Dave Richards for September 30th……

--Tonight will be a grand night in our city as we gather at the St. Ann Arts and Cultural Center to honor the Grand Marshal of the Autumnfest Parade at the Grand Marshal’s Reception. This one will be different, because for the first time in Autumnfest history our honoree will not be present. The late George Nasuti will be represented by his widow, Carol, who will receive the accolades of hundreds of the Blackstone Valley’s citizens on his behalf.

Carol will also ride in Georges’ place in the Autumnfest parade on Monday October 13th in a specially selected automobile which will symbolize a lot of what George held dear to his heart. Look for it right at the beginning of the parade.

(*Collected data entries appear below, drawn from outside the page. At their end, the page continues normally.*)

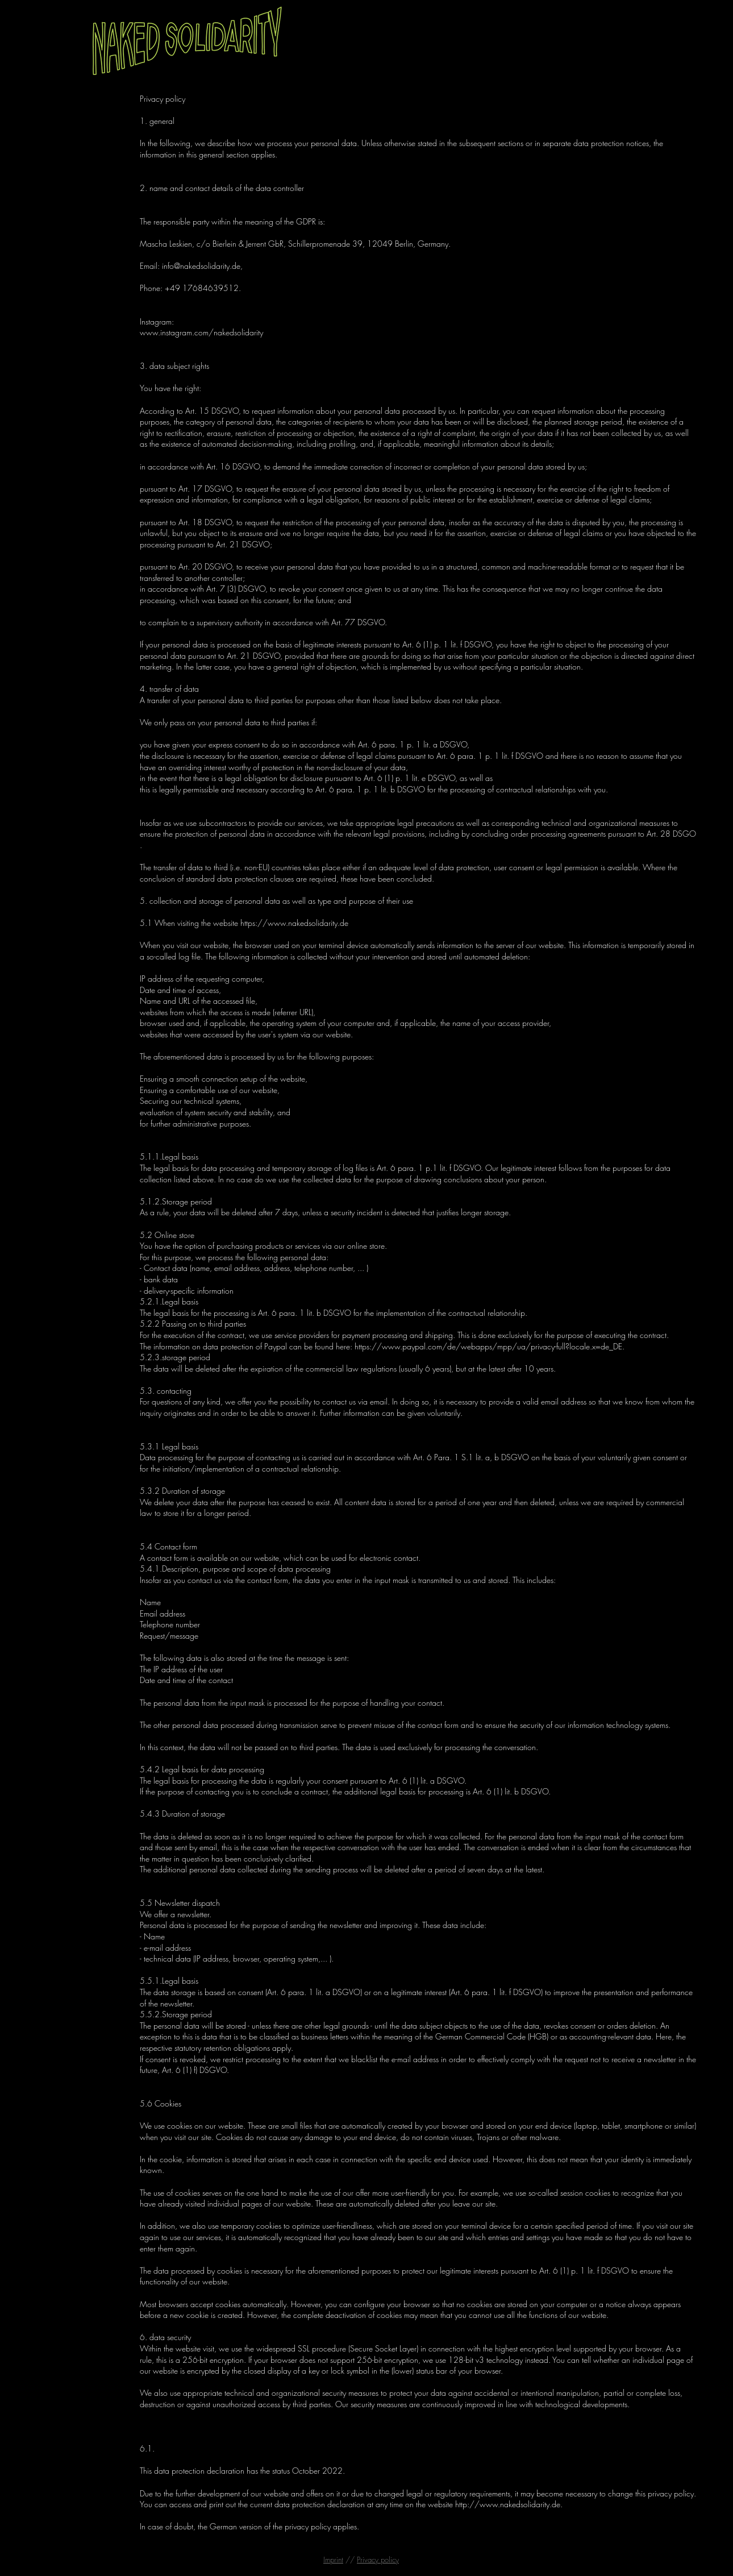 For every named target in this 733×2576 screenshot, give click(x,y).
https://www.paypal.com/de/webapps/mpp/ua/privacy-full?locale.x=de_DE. (489, 1346)
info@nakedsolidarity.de (201, 265)
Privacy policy (378, 2559)
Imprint (333, 2559)
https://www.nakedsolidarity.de (294, 922)
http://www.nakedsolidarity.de (507, 2504)
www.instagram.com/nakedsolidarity (201, 332) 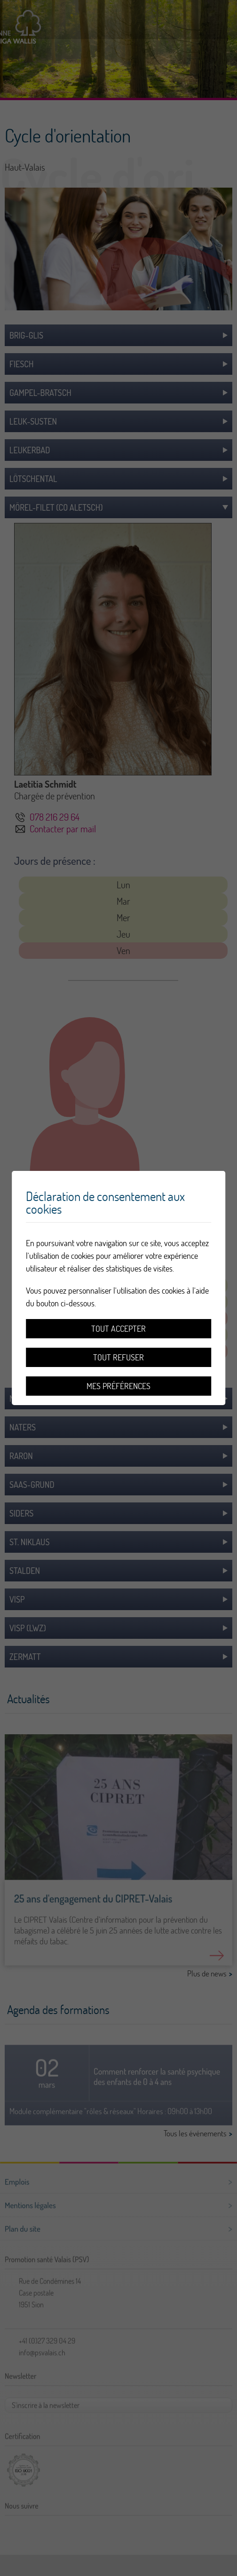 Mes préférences (118, 1386)
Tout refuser (118, 1357)
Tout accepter (118, 1328)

--It certainly didn’t feel like autumn this past weekend in our city. Record high temperatures were flirted with all across our area. But today is the last day of September, the month with the dual personalities of offering the last big holiday of the summer season and also the launch of the fall. Along with tonight’s Autumnfest Grand Marshal reception, we are now focusing on the Autumnfest itself and a new event slated to happen on the Thursday before the festival begins, Thursday October 9th. By that time the beer tent will be set up on the grounds of World War Two Veterans’ Memorial Park and the Autumnfest Steering Committee will roast two of Woonsocket’s leading citizens, Woonsocket Police Chief Tom Carey and Woonsocket Fire Chief Paul Shatraw. This should be a good one. Tickets are only $20 each, include a nice meal served by former Autumnfest Grand Marshal Chef Gary McLaughlin, and are available at the offices of both Woonsocket radio stations or at the, uh, “door”, as they say. Although the tent really kinda has flaps and not doors, you get the idea.

The event starts at 6pm and they promise it will end at 9pm. And one more thing, because it’s in the beer tent, you must be at least 21 years old to get in. The chiefs will be watching………….

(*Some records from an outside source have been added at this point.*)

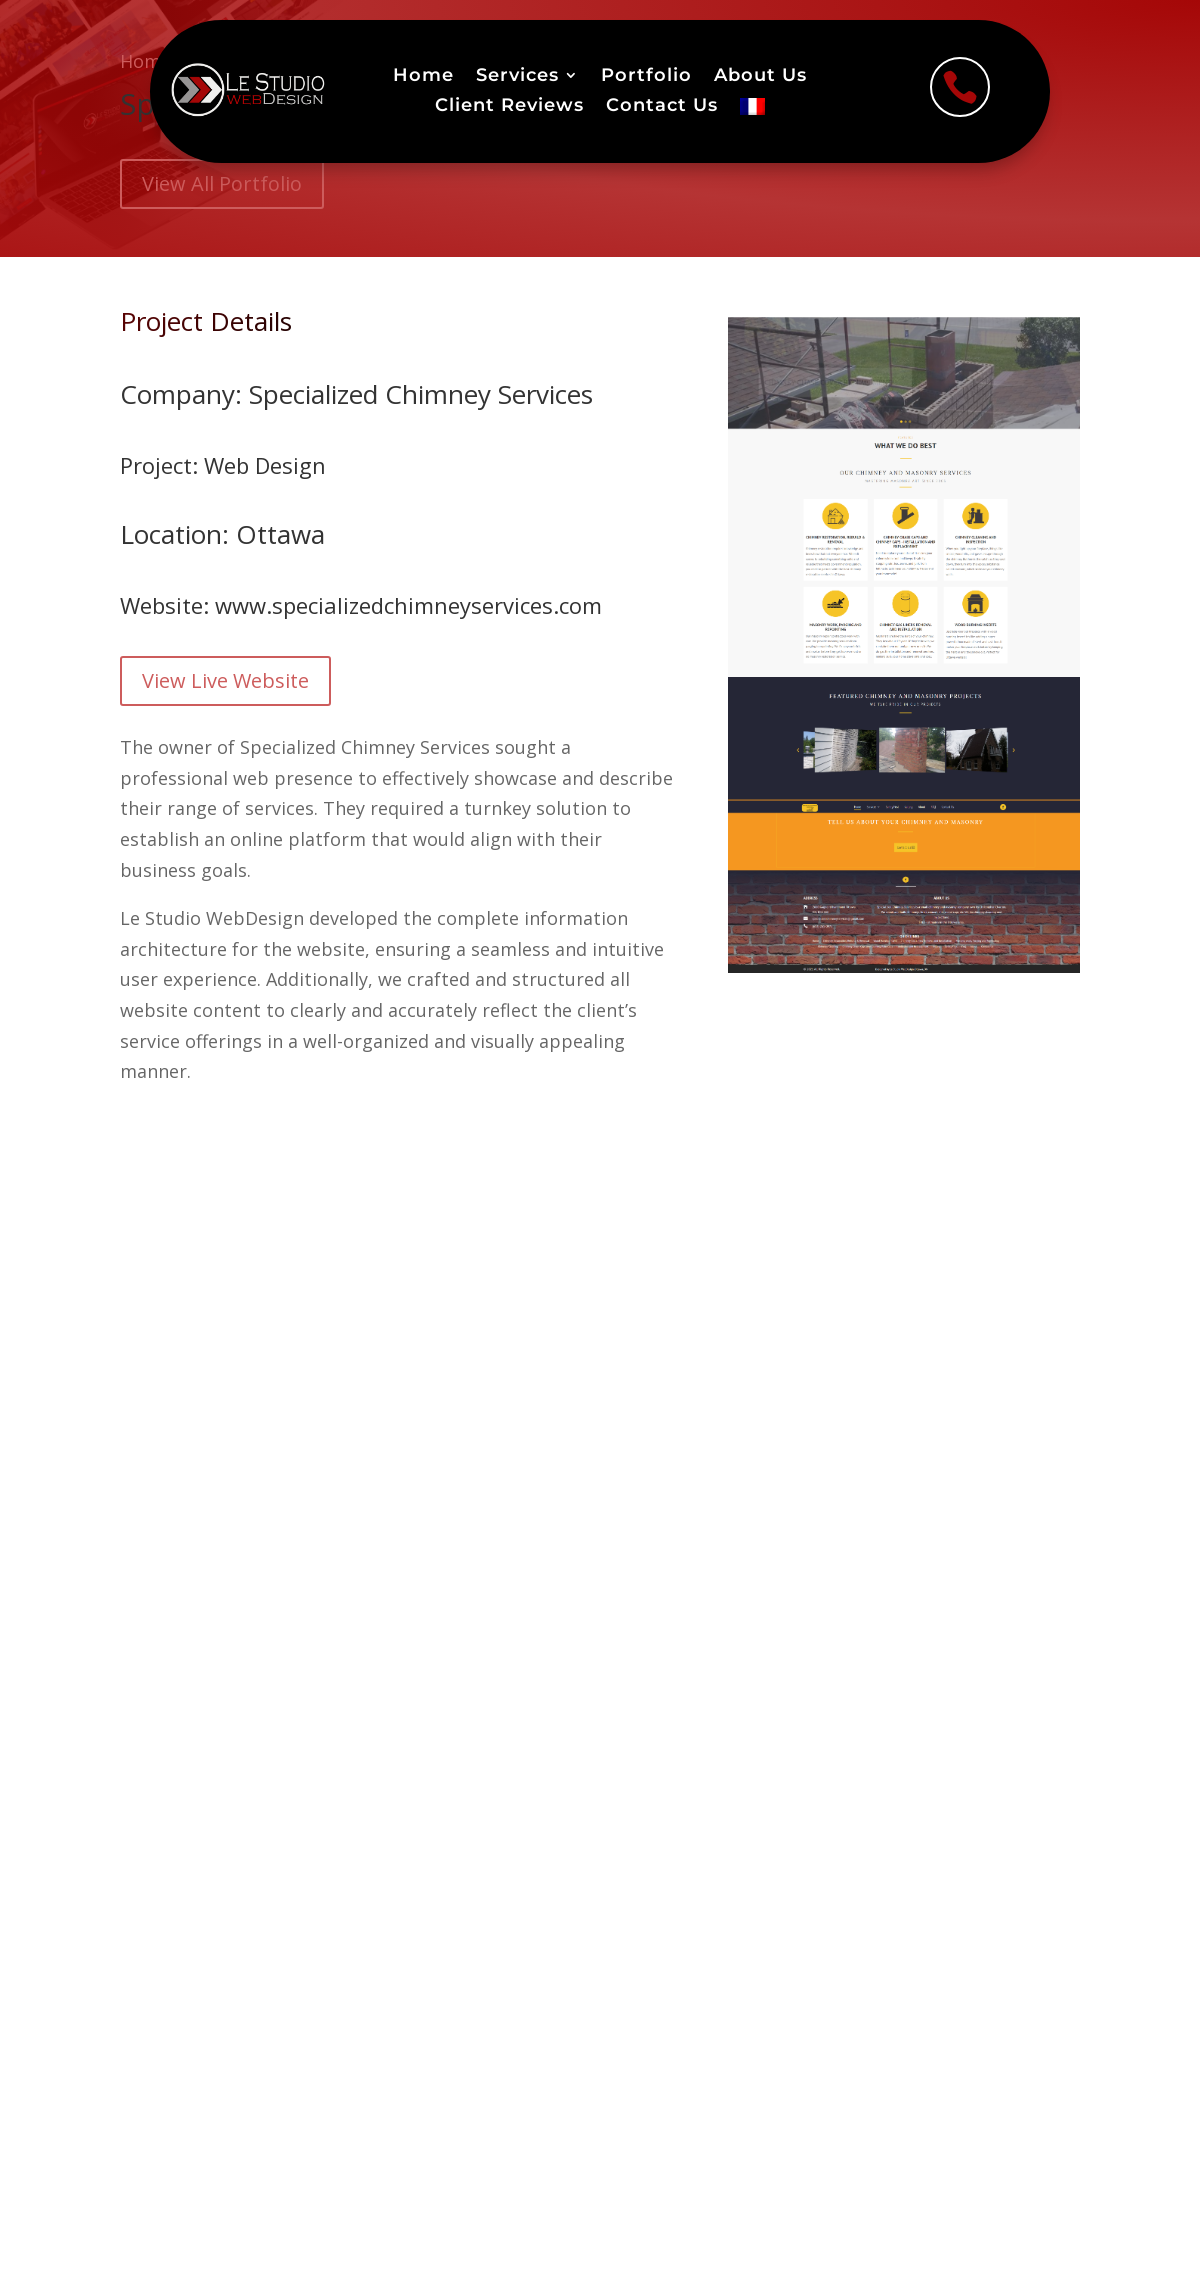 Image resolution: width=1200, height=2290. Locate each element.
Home (423, 77)
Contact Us (662, 107)
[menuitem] (752, 110)
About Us (760, 77)
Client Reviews (509, 107)
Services (517, 77)
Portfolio (646, 77)
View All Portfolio (222, 183)
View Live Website (225, 680)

--In other “news”, the weekly ‘Poll of the Obvious’ is in. This time from Zogby Analytics, who announces that they asked over a thousand people between the ages of 18 and 34 about how they use their so-call ‘smartphones’. Now, I’ve always thought that ‘smartphones’ were not named accurately, but setting that argument aside for another day, the poll I am quoting here reports that nearly 90 percent of those asked told Zogby their ‘smartphone’ never leaves their side. 80 of them admitted that the first thing they do every morning is to reach for it (probably because most use it as an alarm clock). These so-called “Millennials” claim to spend over two hours each day looking at their ‘smartphone’ screens and 60 percent of them predict that everything you do each day will require your ‘smartphone’ five years from now.

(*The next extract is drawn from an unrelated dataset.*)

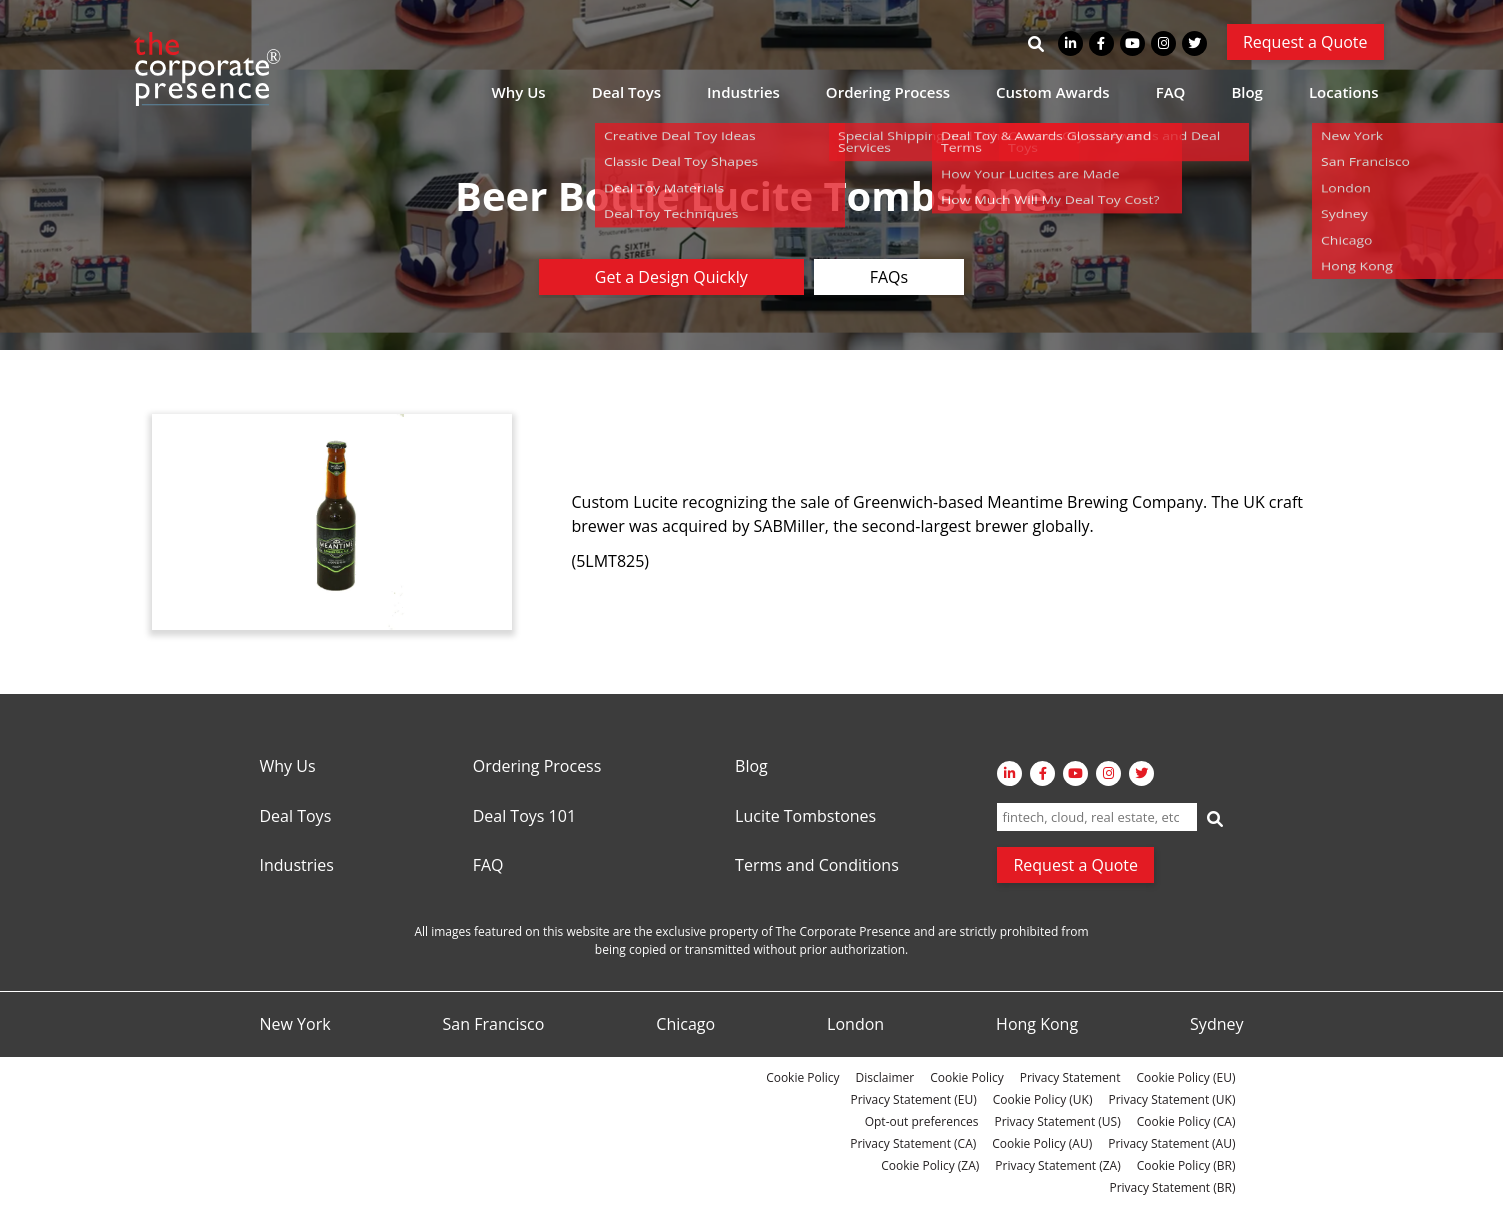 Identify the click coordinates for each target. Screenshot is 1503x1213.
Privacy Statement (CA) (913, 1143)
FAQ (1171, 92)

That’s quite a prediction. I personally don’t see how a ‘smartphone’ will help you hug your kids or go to the bathroom, but I’m a bit old-fashioned, I suppose. Heck, I didn’t even own such a device until last year. Up until then I really did think that ‘smartphones’ were smart. That is, until I owned one and discovered that it is slow, clunky, and you need to tell it not only what to do, but how to do it if you want it to do anything more than to annoy you by predicting what word you will type next or what place you will drive to next and then it will fight with you about it if you wanted something different than the prediction it offered. I don’t consider that smart. I consider it impertinent. But I consider impertinence to be a youthful trait and the probable reason so many youth are not annoyed by it.

The other thing that concerns me so much about these announced trends is that they are polling people who have yet to discover that being an individual based upon some devices predictions won’t hold up over time. I say that because this group of people seems to think nothing of declaring they are “an individual” because their ‘smartphone’ is decorated with a different one of the available 8 colors than all their friends have. To me, this does not foster individuality, but it seems to work for them. And they seem to also just give up and write what the ‘smartphone’ suggests to them instead of imposing their will upon the misguided inanimate object.

Well I suppose they will learn eventually what being an individual really means. And when they do, they will probably work to make ‘smartphones’ really smart instead of what they are now. I do hope so.